Cultura
Rei morto, rei ressuscitado
O monarca medieval Ricardo III está no centro uma acirrada disputa histórica e cultural no Reino Unido


Para alguém que morreu há mais de 500 anos, o rei Ricardo III tem rendido um número notável de notícias – muitas delas, polêmicas, que vão de brigas entre historiadores a controvérsias a respeito dos atores escalados para representá-lo.
Há muito tempo existem batalhas em torno de sua reputação. Elas acontecem tanto entre os que tentam nos desacreditar do infame retrato de vilão monstruoso feito por William Shakespeare quanto entre os historiadores. Que tipo de rei era Ricardo? Um tirano que assassinou seus sobrinhos ou um líder justo e corajoso, cuja reputação foi manchada pelos Tudor, que o sucederam?

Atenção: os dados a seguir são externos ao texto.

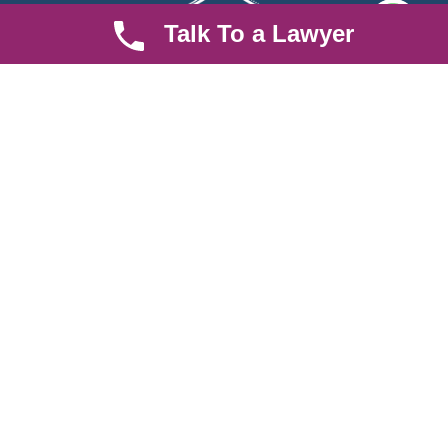
Talk To a Lawyer
We are an established law firm operating from Ruiru and serving
Nairobi and its environs. We specialize in Family and Property
law, debt collection, corporate law and insurance law.
Quick LInks
Useful Links
About us
Help Center
Careers
Contact Us
News & Articles
FAQ
Legal Notice
Parent Community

“De certa forma, ainda estamos lutando a Guerra das Rosas”, sorri Philippa Gregory, romancista histórica best seller, sobre esse antigo sectarismo. Existe até uma Sociedade Ricardo III, dedicada a reabilitar sua reputação. “É algo muito raro para uma figura histórica.”
Os ricardianos devotados sem dúvida ficarão entusiasmados com o último trabalho de Philippa: Richard, My Richard, sua primeira peça, que acaba de estrear e mostra Ricardo III ressuscitando do túmulo em um estacionamento em Leicester e discutindo com a figura personalizada da História, numa tentativa de limpar seu nome.
No país, até mesmo a escalação de atores sem deficiência para viver Ricardo III tem gerado controvérsias
Philippa foi capturada pela ideia quando assistiu ao novo enterro de Ricardo III em 2015, após a exumação de seu cadáver. “Estar no enterro de um rei medieval foi extraordinário”, diz ela. “Foi uma verdadeira manifestação de carinho e respeito por ele.”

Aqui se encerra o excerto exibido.